- Your objective:
Pictures aside, return all of the records exactly as they stand.

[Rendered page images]
******
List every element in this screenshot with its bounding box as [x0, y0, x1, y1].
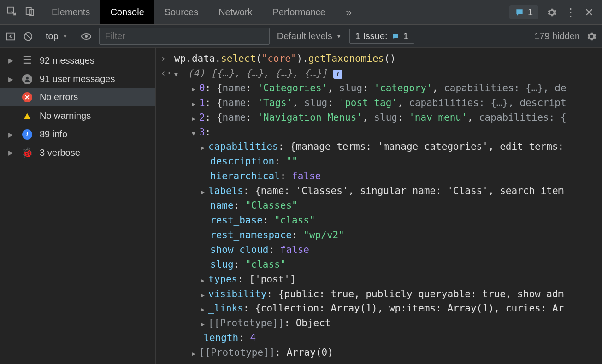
sidebar-item-warnings[interactable]: ▲ No warnings [0, 106, 155, 125]
object-property[interactable]: ▶[[Prototype]]: Array(0) [160, 346, 602, 360]
expand-icon: ▶ [8, 131, 15, 138]
device-toggle-icon[interactable] [25, 6, 35, 18]
expand-icon[interactable]: ▶ [201, 291, 208, 300]
list-icon: ☰ [21, 54, 33, 66]
tab-console[interactable]: Console [100, 0, 154, 24]
expand-icon[interactable]: ▶ [201, 305, 208, 314]
object-property[interactable]: ▶labels: {name: 'Classes', singular_name… [160, 184, 602, 199]
info-badge-icon[interactable]: i [333, 70, 342, 79]
console-sidebar: ▶ ☰ 92 messages ▶ 91 user messages ✕ No … [0, 48, 156, 364]
svg-rect-3 [7, 33, 15, 40]
expand-icon[interactable]: ▶ [201, 276, 208, 285]
console-toolbar: top▼ Default levels▼ 1 Issue: 1 179 hidd… [0, 25, 602, 48]
object-property[interactable]: ▶[[Prototype]]: Object [160, 316, 602, 331]
tab-performance[interactable]: Performance [263, 0, 336, 24]
sidebar-toggle-icon[interactable] [6, 31, 16, 41]
sidebar-item-user-messages[interactable]: ▶ 91 user messages [0, 70, 155, 88]
chat-icon [391, 32, 400, 41]
error-icon: ✕ [21, 92, 33, 102]
expand-icon[interactable]: ▶ [201, 143, 208, 153]
gear-icon[interactable] [586, 31, 596, 41]
user-icon [21, 74, 33, 84]
object-property[interactable]: slug: "class" [160, 258, 602, 272]
object-property[interactable]: name: "Classes" [160, 199, 602, 213]
filter-input[interactable] [99, 28, 270, 45]
close-icon[interactable]: ✕ [584, 6, 594, 19]
kebab-icon[interactable]: ⋮ [565, 7, 576, 18]
console-command[interactable]: › wp.data.select("core").getTaxonomies() [160, 52, 602, 66]
array-item[interactable]: ▶0: {name: 'Categories', slug: 'category… [160, 81, 602, 96]
console-result[interactable]: ‹· ▼ (4) [{…}, {…}, {…}, {…}] i [160, 66, 602, 81]
info-icon: i [21, 129, 33, 140]
warning-icon: ▲ [21, 110, 33, 122]
expand-icon: ▶ [8, 57, 15, 64]
execution-context-selector[interactable]: top▼ [41, 29, 73, 44]
object-property[interactable]: hierarchical: false [160, 169, 602, 184]
array-item-expanded[interactable]: ▼3: [160, 125, 602, 140]
issue-counter[interactable]: 1 Issue: 1 [349, 29, 414, 44]
devtools-top-bar: Elements Console Sources Network Perform… [0, 0, 602, 25]
object-property[interactable]: ▶types: ['post'] [160, 272, 602, 287]
result-icon: ‹· [160, 66, 174, 81]
live-expression-icon[interactable] [81, 31, 92, 42]
object-property[interactable]: rest_base: "class" [160, 213, 602, 228]
array-item[interactable]: ▶1: {name: 'Tags', slug: 'post_tag', cap… [160, 96, 602, 111]
tab-elements[interactable]: Elements [41, 0, 100, 24]
svg-point-6 [85, 35, 88, 38]
expand-icon: ▶ [8, 76, 15, 83]
tabs-overflow[interactable]: » [336, 0, 362, 24]
expand-icon[interactable]: ▶ [201, 188, 208, 197]
expand-icon: ▶ [8, 149, 15, 156]
expand-icon[interactable]: ▶ [201, 320, 208, 329]
object-property[interactable]: description: "" [160, 154, 602, 169]
object-property[interactable]: ▶capabilities: {manage_terms: 'manage_ca… [160, 140, 602, 154]
clear-console-icon[interactable] [23, 31, 33, 41]
bug-icon: 🐞 [21, 147, 33, 158]
issues-indicator[interactable]: 1 [509, 5, 538, 19]
object-property[interactable]: rest_namespace: "wp/v2" [160, 228, 602, 243]
sidebar-item-info[interactable]: ▶ i 89 info [0, 125, 155, 143]
svg-rect-1 [26, 8, 31, 15]
expand-icon[interactable]: ▶ [192, 85, 199, 94]
console-output: › wp.data.select("core").getTaxonomies()… [156, 48, 602, 364]
expand-icon[interactable]: ▶ [192, 114, 199, 123]
object-property[interactable]: show_cloud: false [160, 243, 602, 258]
expand-icon[interactable]: ▶ [192, 349, 199, 358]
sidebar-item-messages[interactable]: ▶ ☰ 92 messages [0, 51, 155, 70]
collapse-icon[interactable]: ▼ [174, 70, 182, 79]
chat-icon [515, 8, 524, 17]
hidden-messages[interactable]: 179 hidden [534, 31, 580, 41]
tab-sources[interactable]: Sources [154, 0, 208, 24]
gear-icon[interactable] [547, 7, 557, 18]
tab-network[interactable]: Network [208, 0, 262, 24]
log-levels-selector[interactable]: Default levels▼ [277, 31, 342, 41]
svg-point-7 [26, 76, 29, 79]
object-property[interactable]: ▶visibility: {public: true, publicly_que… [160, 287, 602, 302]
collapse-icon[interactable]: ▼ [192, 129, 199, 138]
inspect-icon[interactable] [6, 6, 17, 18]
prompt-icon: › [160, 52, 174, 66]
expand-icon[interactable]: ▶ [192, 100, 199, 109]
object-property[interactable]: ▶_links: {collection: Array(1), wp:items… [160, 301, 602, 316]
sidebar-item-verbose[interactable]: ▶ 🐞 3 verbose [0, 143, 155, 162]
array-item[interactable]: ▶2: {name: 'Navigation Menus', slug: 'na… [160, 111, 602, 125]
sidebar-item-errors[interactable]: ✕ No errors [0, 88, 155, 106]
object-property[interactable]: length: 4 [160, 331, 602, 346]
******
- Answer to the exercise:
List every element in this screenshot with its bounding box as [x0, y0, x1, y1].
sidebar-item-warnings[interactable]: ▲ No warnings [0, 106, 155, 125]
object-property[interactable]: ▶[[Prototype]]: Array(0) [160, 346, 602, 360]
expand-icon: ▶ [8, 131, 15, 138]
device-toggle-icon[interactable] [25, 6, 35, 18]
expand-icon[interactable]: ▶ [201, 291, 208, 300]
list-icon: ☰ [21, 54, 33, 66]
tab-console[interactable]: Console [100, 0, 154, 24]
expand-icon[interactable]: ▶ [201, 305, 208, 314]
object-property[interactable]: ▶labels: {name: 'Classes', singular_name… [160, 184, 602, 199]
info-badge-icon[interactable]: i [333, 70, 342, 79]
console-sidebar: ▶ ☰ 92 messages ▶ 91 user messages ✕ No … [0, 48, 156, 364]
svg-rect-3 [7, 33, 15, 40]
expand-icon[interactable]: ▶ [201, 276, 208, 285]
console-toolbar: top▼ Default levels▼ 1 Issue: 1 179 hidd… [0, 25, 602, 48]
object-property[interactable]: ▶[[Prototype]]: Object [160, 316, 602, 331]
tab-performance[interactable]: Performance [263, 0, 336, 24]
sidebar-toggle-icon[interactable] [6, 31, 16, 41]
sidebar-item-user-messages[interactable]: ▶ 91 user messages [0, 70, 155, 88]
chat-icon [391, 32, 400, 41]
error-icon: ✕ [21, 92, 33, 102]
expand-icon[interactable]: ▶ [201, 143, 208, 153]
gear-icon[interactable] [586, 31, 596, 41]
user-icon [21, 74, 33, 84]
object-property[interactable]: slug: "class" [160, 258, 602, 272]
object-property[interactable]: name: "Classes" [160, 199, 602, 213]
filter-input[interactable] [99, 28, 270, 45]
close-icon[interactable]: ✕ [584, 6, 594, 19]
kebab-icon[interactable]: ⋮ [565, 7, 576, 18]
console-command[interactable]: › wp.data.select("core").getTaxonomies() [160, 52, 602, 66]
array-item[interactable]: ▶0: {name: 'Categories', slug: 'category… [160, 81, 602, 96]
console-result[interactable]: ‹· ▼ (4) [{…}, {…}, {…}, {…}] i [160, 66, 602, 81]
info-icon: i [21, 129, 33, 140]
warning-icon: ▲ [21, 110, 33, 122]
expand-icon: ▶ [8, 57, 15, 64]
execution-context-selector[interactable]: top▼ [41, 29, 73, 44]
object-property[interactable]: hierarchical: false [160, 169, 602, 184]
array-item-expanded[interactable]: ▼3: [160, 125, 602, 140]
issue-counter[interactable]: 1 Issue: 1 [349, 29, 414, 44]
devtools-top-bar: Elements Console Sources Network Perform… [0, 0, 602, 25]
object-property[interactable]: ▶types: ['post'] [160, 272, 602, 287]
result-icon: ‹· [160, 66, 174, 81]
live-expression-icon[interactable] [81, 31, 92, 42]
object-property[interactable]: rest_base: "class" [160, 213, 602, 228]
array-item[interactable]: ▶1: {name: 'Tags', slug: 'post_tag', cap… [160, 96, 602, 111]
tab-elements[interactable]: Elements [41, 0, 100, 24]
svg-point-6 [85, 35, 88, 38]
expand-icon: ▶ [8, 76, 15, 83]
tabs-overflow[interactable]: » [336, 0, 362, 24]
expand-icon[interactable]: ▶ [201, 188, 208, 197]
expand-icon: ▶ [8, 149, 15, 156]
expand-icon[interactable]: ▶ [201, 320, 208, 329]
object-property[interactable]: description: "" [160, 154, 602, 169]
object-property[interactable]: ▶capabilities: {manage_terms: 'manage_ca… [160, 140, 602, 154]
clear-console-icon[interactable] [23, 31, 33, 41]
bug-icon: 🐞 [21, 147, 33, 158]
issues-indicator[interactable]: 1 [509, 5, 538, 19]
object-property[interactable]: rest_namespace: "wp/v2" [160, 228, 602, 243]
sidebar-item-info[interactable]: ▶ i 89 info [0, 125, 155, 143]
svg-rect-1 [26, 8, 31, 15]
expand-icon[interactable]: ▶ [192, 85, 199, 94]
console-output: › wp.data.select("core").getTaxonomies()… [156, 48, 602, 364]
expand-icon[interactable]: ▶ [192, 114, 199, 123]
object-property[interactable]: show_cloud: false [160, 243, 602, 258]
expand-icon[interactable]: ▶ [192, 349, 199, 358]
sidebar-item-messages[interactable]: ▶ ☰ 92 messages [0, 51, 155, 70]
collapse-icon[interactable]: ▼ [174, 70, 182, 79]
chat-icon [515, 8, 524, 17]
hidden-messages[interactable]: 179 hidden [534, 31, 580, 41]
tab-sources[interactable]: Sources [154, 0, 208, 24]
gear-icon[interactable] [547, 7, 557, 18]
tab-network[interactable]: Network [208, 0, 262, 24]
log-levels-selector[interactable]: Default levels▼ [277, 31, 342, 41]
svg-point-7 [26, 76, 29, 79]
object-property[interactable]: ▶visibility: {public: true, publicly_que… [160, 287, 602, 302]
collapse-icon[interactable]: ▼ [192, 129, 199, 138]
inspect-icon[interactable] [6, 6, 17, 18]
prompt-icon: › [160, 52, 174, 66]
expand-icon[interactable]: ▶ [192, 100, 199, 109]
object-property[interactable]: ▶_links: {collection: Array(1), wp:items… [160, 301, 602, 316]
sidebar-item-verbose[interactable]: ▶ 🐞 3 verbose [0, 143, 155, 162]
array-item[interactable]: ▶2: {name: 'Navigation Menus', slug: 'na… [160, 111, 602, 125]
sidebar-item-errors[interactable]: ✕ No errors [0, 88, 155, 106]
object-property[interactable]: length: 4 [160, 331, 602, 346]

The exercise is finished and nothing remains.